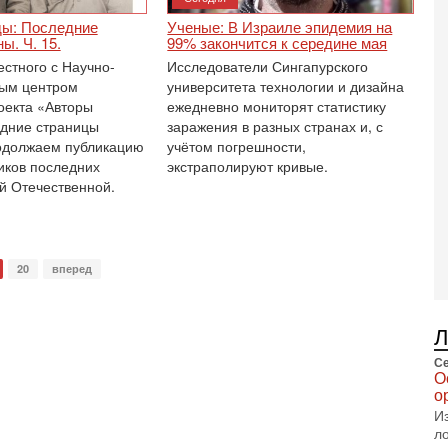
В
п
ы: Последние
Ученые: В Израиле эпидемия на
А
ы. Ч. 15.
99% закончится к середине мая
А
естного с Научно-
Исследователи Сингапурского
3-
ным центром
университета технологии и дизайна
В
оекта «Авторы
ежедневно мониторят статистику
ф
дние страницы
заражения в разных странах и, с
В
одолжаем публикацию
учётом погрешности,
те
иков последних
экстраполируют кривые.
С
й Отечественной.
3-
Т
0
П
20
вперед
в
не
а
2-
Т
Се
0
О
П
о
о
И
о
л
с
□ □ □ □
Nothing but the lines from the one with "дние страницы" to the last line of the data should appear in the answer, each exactly as it stands.

**RESPONSE TO THE TASK:**
дние страницы
заражения в разных странах и, с
В
одолжаем публикацию
учётом погрешности,
те
иков последних
экстраполируют кривые.
С
й Отечественной.
3-
Т
0
П
20
вперед
в
не
а
2-
Т
Се
0
О
П
о
о
И
о
л
с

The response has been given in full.